WORK ORDER:
Could you repeat all of the entries word for word, minus any pictures?

EXTRACTED DATA:
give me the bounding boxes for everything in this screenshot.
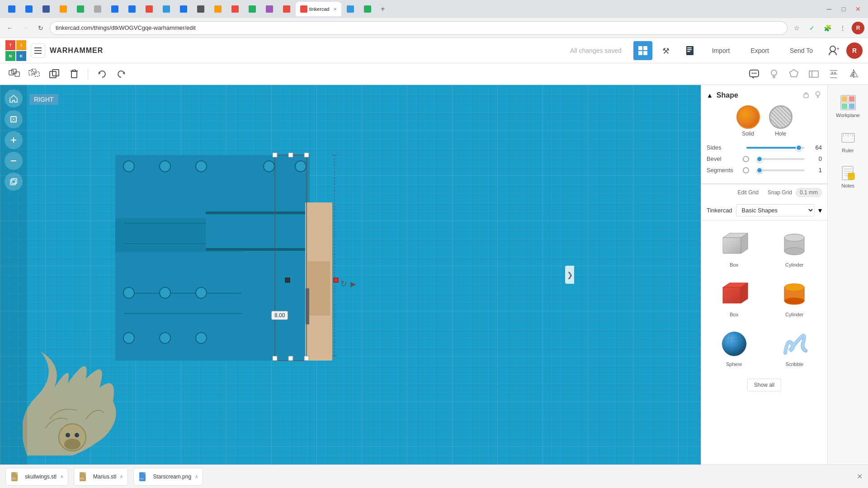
notes-button[interactable]: Notes [832, 161, 864, 192]
shape-item-cylinder-gray[interactable]: Cylinder [766, 225, 823, 271]
download-chevron-3[interactable]: ∧ [195, 474, 198, 479]
active-tab-close[interactable]: ✕ [333, 7, 337, 12]
redo-button[interactable] [113, 66, 130, 82]
panel-collapse-arrow[interactable]: ❯ [565, 266, 574, 284]
active-tab-label: tinkercad [309, 6, 330, 12]
expand-dropdown-button[interactable]: ▾ [818, 206, 822, 215]
browser-tab-2[interactable] [21, 2, 37, 16]
shape-item-sphere-blue[interactable]: Sphere [706, 324, 763, 371]
help-button[interactable] [766, 66, 782, 82]
canvas-area[interactable]: RIGHT [0, 85, 701, 465]
browser-tab-active[interactable]: tinkercad ✕ [296, 2, 341, 16]
favicon-3 [42, 5, 50, 13]
zoom-out-button[interactable] [5, 152, 23, 170]
user-avatar[interactable]: R [846, 42, 863, 59]
home-view-button[interactable] [5, 89, 23, 108]
copy-button[interactable] [5, 173, 23, 191]
download-item-marius[interactable]: STL Marius.stl ∧ [74, 468, 128, 486]
hole-option[interactable]: Hole [769, 105, 793, 137]
bookmark-button[interactable]: ☆ [790, 22, 803, 34]
show-all-button[interactable]: Show all [747, 379, 781, 391]
svg-point-79 [123, 333, 134, 343]
import-button[interactable]: Import [704, 42, 738, 59]
svg-rect-149 [849, 96, 854, 102]
browser-tab-3[interactable] [38, 2, 54, 16]
solid-option[interactable]: Solid [736, 105, 760, 137]
close-button[interactable]: ✕ [852, 3, 864, 15]
add-user-button[interactable]: + [826, 42, 842, 59]
browser-tab-4[interactable] [55, 2, 71, 16]
browser-tab-16[interactable] [261, 2, 278, 16]
settings-button[interactable]: ⋮ [836, 22, 849, 34]
back-button[interactable]: ← [4, 22, 16, 34]
minimize-button[interactable]: ─ [823, 3, 835, 15]
undo-button[interactable] [94, 66, 110, 82]
subtract-button[interactable] [806, 66, 822, 82]
browser-tab-8[interactable] [124, 2, 140, 16]
browser-tab-13[interactable] [210, 2, 226, 16]
align-button[interactable] [826, 66, 842, 82]
cylinder-gray-preview [778, 229, 810, 260]
export-button[interactable]: Export [742, 42, 777, 59]
download-item-skullwings[interactable]: STL skullwings.stl ∧ [5, 468, 68, 486]
zoom-in-button[interactable] [5, 131, 23, 149]
browser-tab-11[interactable] [175, 2, 192, 16]
mirror-button[interactable] [845, 66, 862, 82]
extensions-button[interactable]: 🧩 [821, 22, 834, 34]
svg-rect-2 [34, 53, 42, 54]
browser-tab-14[interactable] [227, 2, 243, 16]
browser-tab-12[interactable] [193, 2, 209, 16]
download-item-starscream[interactable]: PNG Starscream.png ∧ [133, 468, 203, 486]
favicon-17 [283, 5, 290, 13]
browser-tab-19[interactable] [342, 2, 359, 16]
refresh-button[interactable]: ↻ [34, 22, 47, 34]
browser-tab-20[interactable] [359, 2, 376, 16]
segments-circle-control[interactable] [743, 167, 749, 174]
tinkercad-logo[interactable]: T I N K [5, 40, 26, 61]
browser-tab-7[interactable] [107, 2, 123, 16]
extension-button[interactable]: ✓ [806, 22, 818, 34]
lock-button[interactable] [802, 90, 810, 100]
new-tab-button[interactable]: + [377, 3, 389, 15]
browser-tab-15[interactable] [244, 2, 260, 16]
polygon-button[interactable] [786, 66, 802, 82]
maximize-button[interactable]: □ [837, 3, 850, 15]
download-chevron-1[interactable]: ∧ [60, 474, 63, 479]
shape-item-box-red[interactable]: Box [706, 275, 763, 321]
shape-item-scribble[interactable]: Scribble [766, 324, 823, 371]
browser-tab-6[interactable] [90, 2, 106, 16]
delete-button[interactable] [66, 66, 82, 82]
notebook-button[interactable] [680, 41, 699, 60]
edit-mode-button[interactable]: ⚒ [657, 41, 676, 60]
bevel-circle-control[interactable] [743, 156, 749, 162]
forward-button[interactable]: → [19, 22, 32, 34]
browser-tab-17[interactable] [278, 2, 295, 16]
segments-slider[interactable] [756, 169, 805, 171]
browser-tab-1[interactable] [4, 2, 20, 16]
workplane-button[interactable]: Workplane [832, 90, 864, 122]
comment-button[interactable] [746, 66, 762, 82]
group-button[interactable] [6, 66, 23, 82]
hamburger-menu-button[interactable] [31, 43, 45, 58]
panel-collapse-button[interactable]: ▲ [707, 92, 713, 99]
bevel-slider[interactable] [756, 158, 805, 160]
address-bar[interactable]: tinkercad.com/things/dtkWOGVCgqe-warhamm… [50, 21, 788, 35]
download-chevron-2[interactable]: ∧ [120, 474, 123, 479]
fit-view-button[interactable] [5, 110, 23, 128]
grid-view-button[interactable] [633, 41, 652, 60]
hint-button[interactable] [814, 90, 822, 100]
ruler-button[interactable]: Ruler [832, 126, 864, 157]
shape-item-cylinder-orange[interactable]: Cylinder [766, 275, 823, 321]
sides-slider[interactable] [746, 147, 805, 149]
shape-item-box-gray[interactable]: Box [706, 225, 763, 271]
browser-tab-10[interactable] [158, 2, 175, 16]
browser-tab-9[interactable] [141, 2, 157, 16]
notes-label: Notes [841, 183, 854, 188]
send-to-button[interactable]: Send To [782, 42, 821, 59]
browser-tab-5[interactable] [72, 2, 89, 16]
duplicate-button[interactable] [46, 66, 62, 82]
ungroup-button[interactable] [26, 66, 42, 82]
browser-profile[interactable]: R [852, 22, 864, 34]
downloads-close-button[interactable]: ✕ [857, 472, 863, 481]
library-category-dropdown[interactable]: Basic Shapes [736, 204, 815, 216]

EXERCISE RESULT:
give me the bounding boxes for everything in this screenshot.
notes-button[interactable]: Notes [832, 161, 864, 192]
shape-item-cylinder-gray[interactable]: Cylinder [766, 225, 823, 271]
download-chevron-3[interactable]: ∧ [195, 474, 198, 479]
active-tab-close[interactable]: ✕ [333, 7, 337, 12]
redo-button[interactable] [113, 66, 130, 82]
panel-collapse-arrow[interactable]: ❯ [565, 266, 574, 284]
active-tab-label: tinkercad [309, 6, 330, 12]
expand-dropdown-button[interactable]: ▾ [818, 206, 822, 215]
browser-tab-2[interactable] [21, 2, 37, 16]
shape-item-sphere-blue[interactable]: Sphere [706, 324, 763, 371]
help-button[interactable] [766, 66, 782, 82]
canvas-area[interactable]: RIGHT [0, 85, 701, 465]
browser-tab-active[interactable]: tinkercad ✕ [296, 2, 341, 16]
favicon-3 [42, 5, 50, 13]
zoom-out-button[interactable] [5, 152, 23, 170]
user-avatar[interactable]: R [846, 42, 863, 59]
home-view-button[interactable] [5, 89, 23, 108]
copy-button[interactable] [5, 173, 23, 191]
download-item-marius[interactable]: STL Marius.stl ∧ [74, 468, 128, 486]
hole-option[interactable]: Hole [769, 105, 793, 137]
bookmark-button[interactable]: ☆ [790, 22, 803, 34]
show-all-button[interactable]: Show all [747, 379, 781, 391]
svg-point-79 [123, 333, 134, 343]
import-button[interactable]: Import [704, 42, 738, 59]
svg-rect-149 [849, 96, 854, 102]
browser-tab-3[interactable] [38, 2, 54, 16]
solid-option[interactable]: Solid [736, 105, 760, 137]
close-button[interactable]: ✕ [852, 3, 864, 15]
add-user-button[interactable]: + [826, 42, 842, 59]
browser-tab-4[interactable] [55, 2, 71, 16]
browser-tab-16[interactable] [261, 2, 278, 16]
settings-button[interactable]: ⋮ [836, 22, 849, 34]
back-button[interactable]: ← [4, 22, 16, 34]
minimize-button[interactable]: ─ [823, 3, 835, 15]
undo-button[interactable] [94, 66, 110, 82]
subtract-button[interactable] [806, 66, 822, 82]
browser-tab-8[interactable] [124, 2, 140, 16]
browser-tab-13[interactable] [210, 2, 226, 16]
align-button[interactable] [826, 66, 842, 82]
cylinder-gray-preview [778, 229, 810, 260]
export-button[interactable]: Export [742, 42, 777, 59]
download-item-skullwings[interactable]: STL skullwings.stl ∧ [5, 468, 68, 486]
zoom-in-button[interactable] [5, 131, 23, 149]
browser-tab-11[interactable] [175, 2, 192, 16]
mirror-button[interactable] [845, 66, 862, 82]
extensions-button[interactable]: 🧩 [821, 22, 834, 34]
svg-rect-2 [34, 53, 42, 54]
browser-tab-14[interactable] [227, 2, 243, 16]
browser-tab-12[interactable] [193, 2, 209, 16]
download-item-starscream[interactable]: PNG Starscream.png ∧ [133, 468, 203, 486]
favicon-17 [283, 5, 290, 13]
browser-tab-19[interactable] [342, 2, 359, 16]
refresh-button[interactable]: ↻ [34, 22, 47, 34]
browser-tab-20[interactable] [359, 2, 376, 16]
segments-circle-control[interactable] [743, 167, 749, 174]
tinkercad-logo[interactable]: T I N K [5, 40, 26, 61]
browser-tab-7[interactable] [107, 2, 123, 16]
extension-button[interactable]: ✓ [806, 22, 818, 34]
lock-button[interactable] [802, 90, 810, 100]
new-tab-button[interactable]: + [377, 3, 389, 15]
browser-tab-15[interactable] [244, 2, 260, 16]
polygon-button[interactable] [786, 66, 802, 82]
maximize-button[interactable]: □ [837, 3, 850, 15]
download-chevron-1[interactable]: ∧ [60, 474, 63, 479]
shape-item-box-red[interactable]: Box [706, 275, 763, 321]
shape-item-scribble[interactable]: Scribble [766, 324, 823, 371]
browser-tab-6[interactable] [90, 2, 106, 16]
delete-button[interactable] [66, 66, 82, 82]
notebook-button[interactable] [680, 41, 699, 60]
edit-mode-button[interactable]: ⚒ [657, 41, 676, 60]
bevel-circle-control[interactable] [743, 156, 749, 162]
forward-button[interactable]: → [19, 22, 32, 34]
browser-tab-17[interactable] [278, 2, 295, 16]
segments-slider[interactable] [756, 169, 805, 171]
browser-tab-1[interactable] [4, 2, 20, 16]
workplane-button[interactable]: Workplane [832, 90, 864, 122]
comment-button[interactable] [746, 66, 762, 82]
group-button[interactable] [6, 66, 23, 82]
hamburger-menu-button[interactable] [31, 43, 45, 58]
panel-collapse-button[interactable]: ▲ [707, 92, 713, 99]
bevel-slider[interactable] [756, 158, 805, 160]
address-bar[interactable]: tinkercad.com/things/dtkWOGVCgqe-warhamm… [50, 21, 788, 35]
download-chevron-2[interactable]: ∧ [120, 474, 123, 479]
fit-view-button[interactable] [5, 110, 23, 128]
grid-view-button[interactable] [633, 41, 652, 60]
hint-button[interactable] [814, 90, 822, 100]
ruler-button[interactable]: Ruler [832, 126, 864, 157]
shape-item-cylinder-orange[interactable]: Cylinder [766, 275, 823, 321]
sides-slider[interactable] [746, 147, 805, 149]
shape-item-box-gray[interactable]: Box [706, 225, 763, 271]
browser-tab-10[interactable] [158, 2, 175, 16]
browser-tab-9[interactable] [141, 2, 157, 16]
notes-label: Notes [841, 183, 854, 188]
send-to-button[interactable]: Send To [782, 42, 821, 59]
browser-tab-5[interactable] [72, 2, 89, 16]
duplicate-button[interactable] [46, 66, 62, 82]
ungroup-button[interactable] [26, 66, 42, 82]
browser-profile[interactable]: R [852, 22, 864, 34]
downloads-close-button[interactable]: ✕ [857, 472, 863, 481]
library-category-dropdown[interactable]: Basic Shapes [736, 204, 815, 216]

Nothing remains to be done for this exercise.